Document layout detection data
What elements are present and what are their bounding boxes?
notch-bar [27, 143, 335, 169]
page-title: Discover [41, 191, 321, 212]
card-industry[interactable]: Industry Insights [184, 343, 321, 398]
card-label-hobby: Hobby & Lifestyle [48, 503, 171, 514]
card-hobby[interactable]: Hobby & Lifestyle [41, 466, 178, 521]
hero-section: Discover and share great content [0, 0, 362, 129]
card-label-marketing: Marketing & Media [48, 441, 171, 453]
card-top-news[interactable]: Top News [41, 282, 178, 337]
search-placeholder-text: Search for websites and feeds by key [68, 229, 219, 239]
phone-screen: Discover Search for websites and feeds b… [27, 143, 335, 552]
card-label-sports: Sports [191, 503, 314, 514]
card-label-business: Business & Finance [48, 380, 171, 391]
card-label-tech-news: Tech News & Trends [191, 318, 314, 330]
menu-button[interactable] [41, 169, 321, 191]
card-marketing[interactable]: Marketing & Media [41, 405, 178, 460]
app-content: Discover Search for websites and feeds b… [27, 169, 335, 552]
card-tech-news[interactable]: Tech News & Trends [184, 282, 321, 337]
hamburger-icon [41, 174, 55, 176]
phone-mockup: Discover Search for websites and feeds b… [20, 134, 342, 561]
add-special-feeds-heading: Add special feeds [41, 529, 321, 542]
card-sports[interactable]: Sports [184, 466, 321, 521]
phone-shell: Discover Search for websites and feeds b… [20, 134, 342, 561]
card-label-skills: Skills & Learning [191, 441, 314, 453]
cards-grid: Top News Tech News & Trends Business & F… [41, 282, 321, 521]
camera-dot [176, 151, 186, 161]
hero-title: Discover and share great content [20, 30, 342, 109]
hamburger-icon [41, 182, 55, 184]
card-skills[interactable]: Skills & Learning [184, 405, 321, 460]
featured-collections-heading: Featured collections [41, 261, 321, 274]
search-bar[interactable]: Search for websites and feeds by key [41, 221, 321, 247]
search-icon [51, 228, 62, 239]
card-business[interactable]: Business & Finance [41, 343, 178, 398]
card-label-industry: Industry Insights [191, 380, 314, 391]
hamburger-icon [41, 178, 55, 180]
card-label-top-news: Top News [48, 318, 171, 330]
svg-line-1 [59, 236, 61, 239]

* Task: The answer must be every line of the data that contains the word "title".

* Exercise answer:
page-title: Discover [41, 191, 321, 212]
hero-title: Discover and share great content [20, 30, 342, 109]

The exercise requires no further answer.